Abweichler als begriffliche Weichmacher

Montag, 12. November 2012

Was genau wird von der EU in Griechenland gerettet? Der Euro natürlich!, antwortet die rechtslastige Presse europaweit. Dass es die Interessen internationaler Konzerne und Finanzunternehmen sind, können und wollen sie nicht schreiben. Eines ist aber sicher, die Demokratie, dieses stolze europäische Gebilde etwaiger Sonntagsreden, ist es jedenfalls nicht. Die Auflagen Europas an Griechenland sorgen dafür, dass politische Willensbildung nicht mehr stattfinden kann, dass die Alternativlosigkeit Programm wird. Wer an den Sparauflagen innerhalb des griechischen Regierungsbündnisses zweifelt, der wird aus der jeweiligen Fraktion geworfen. So geschehen letzte Woche - berichtet wurde allerdings wenig davon, bestenfalls in Nebensätzen wusste man davon zu erzählen.

Es geht ja schließlich um den Euro. Wieso an einigen Abgeordneten aufhalten, die nicht gewillt waren, die europäischen Interessen in Griechenland zu vertreten? Aber halt, die Presse spricht kaum von Abgeordneten, sie nennt diese Volksvertreter Abweichler. "... Venizelos musste noch in der Nacht sechs Abweichler aus der Fraktion ausschließen", las man da. Würde da nun zu lesen stehen, es handelte sich um sechs Abgeordnete, dann hätte das einen negativen Geschmack. Mancher intelligente Leser könnte sich dann ja fragen, wie es um die Demokratie in Griechenland bestellt ist, wenn man vom Volk gewählte Leute einfach abserviert. Abweichler liest sich doch schon viel zielgerichteter. Abweichen hört sich an wie: nicht folgen, unanständig sein, ausscheren, gebratene Extrawurst, nicht anpassungsfähig.

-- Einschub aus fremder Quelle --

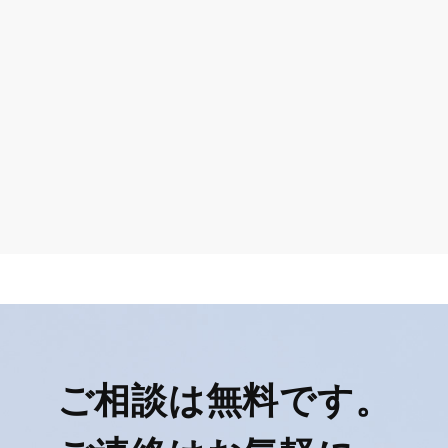
ご相談は無料です。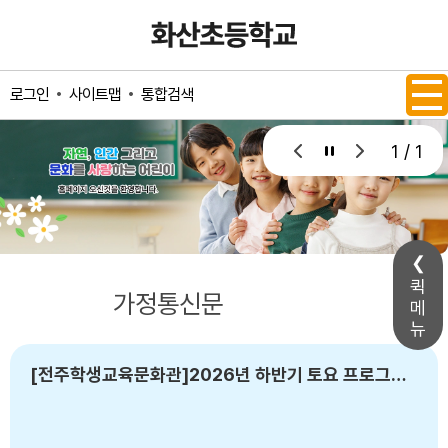
메인메뉴 바로가기
본문내용 바로가기
사이트맵
통합검색
로그인
1 / 1
퀵
공지사항
가정통신문
메
뉴
[전주학생교육문화관]2026년 하반기 토요 프로그램 참여 학생 모집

Abweichler sind keine Menschen, die autonom handeln oder denken, sind keine Leute, die Courage haben; Abweichler sind querulantisch und egoman, sind windige Gestalten.

Begrifflich wird eine Tyrannei der Abweichlerei bemüht, um die Diktatur der Troika zu kaschieren. Nur nicht solchen Abweichlern die Möglichkeit geben, den alternativlosen Kurs zu beenden. Das alles mieft fatal stalinistisch. Abweichler sind die begrifflichen Aufweicher, die Weichmacher der Diktatur...

Die griechische Demokratie hatte vormals Defizite, alleine der Sitzebonus für den Wahlsieger ist irrational und verfälschend. Das stört die EU freilich derzeit nicht, denn das Plus an Parlamentssitze fiel den Konservativen zu, die den Kurs der Europäischen Union zu gehen versprach. Hätte nur die Linke gewonnen! Mit Hineinstoßen der Troika in innergriechische Verhältnisse ist die Demokratie dort nicht erstarkt, sondern in Schnipseln beseitigt worden. Dass nun Volksvertreter, die weitere Sparmaßnahmen nicht mehr tragen wollen, ausgeschlossen werden, dass man darüber in Europa nebensächlich berichtet, zeigt deutlich, was die europäische Zukunftsvision ist. Demokratie ist darin eine Option, eine Möglichkeit, sofern sie nicht ökonomisch aneckt. Ein Muss ist sie nicht.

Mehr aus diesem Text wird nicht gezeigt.